Republicans signaled that they would hold firm in their opposition to the Obama $950 billion healthcare proposal. And in the end, after this rhetorical olive branch yielded no common ground, Democrats signaled that they are willing to go at it alone when it comes to healthcare. They hope to push a bill through by the end of March, and then it will be up to voters to decide this November if the majority party went too far.
Neither side offered few concessions during the political theater as each side propped up their plans while criticizing the other side's plans. Thursday was not unlike the floor speeches heard in Congress during most of 2009, but the novelty this time was that lawmakers had to be in the same room together during the mutual bashing.
Alexander early on tried to get the Democrats to renounce the use of a procedure called reconciliation that could muscle the bill through the Senate on a simple 51-vote majority.
But Senate Majority Leader Harry Reid countered that reconciliation has been used 21 times since 1981, mostly by Republicans.
"So reconciliation isn't something that's never been done before," he said.

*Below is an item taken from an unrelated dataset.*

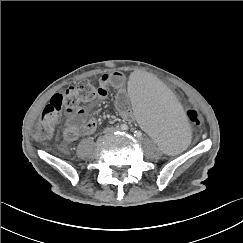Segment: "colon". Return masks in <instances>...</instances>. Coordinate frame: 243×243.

Obama tried to stress the similarities between the healthcare goals of the two parties. He seemed to use the debate as a way to nudge his plan to the center in the arena of public perception, suggesting to viewers back home that his plan is more like what the Republicans want than what Republicans are willing to admit.
"We might surprise ourselves and find that we agree more than we disagree," he said, agreeing to look into the medical malpractice reform that is a key tenant of Republican plans.
But the GOP did not take the bait.
"We have a very difficult gap to bridge here," said Rep. Eric Cantor, R-Va. "We just can't afford this. That's the ultimate problem."
Republicans spent the day citing polls to back their claims that the American public also wants the current healthcare bills sidelined. "If you think the American people want a government takeover of healthcare, I would respectfully submit you are not listening to them," Rep. Paul Ryan, a Wisconsin Republican, told Obama.
Abortion, which has been a key part of the healthcare debate with moderate Democrats inserting protections against the federal funding of the procedure in the House bill, made a cameo appearance late in Thursday's summit.
House Minority Leader John Boehner, who called the current bills a "dangerous experiment," said that Obama's plan, less restrictive than the House bill, would clear the way for taxpayer-funded abortions. Obama pinched his nose and rubbed his eyes as Boehner spoke. But the issue is sure to reappear in the coming weeks as Democrats try to pass the Senate bill and its lack of abortion protections through a House with a sizeable voting block of pro-life Democrats.
During the lunch break of the session, Obama seemed all smiles as he passed reporters gathered outside the Blair House.
"I don't know if it's interesting watching it on TV," he answered when asked if the debate is gripping the country.
Educational is probably a better word then interesting. But in the end this historic gathering did not tell the nation's voters much that they didn't already know: Democrats are determined to pass a healthcare bill; with or without Republicans and with or without the majority of the American people.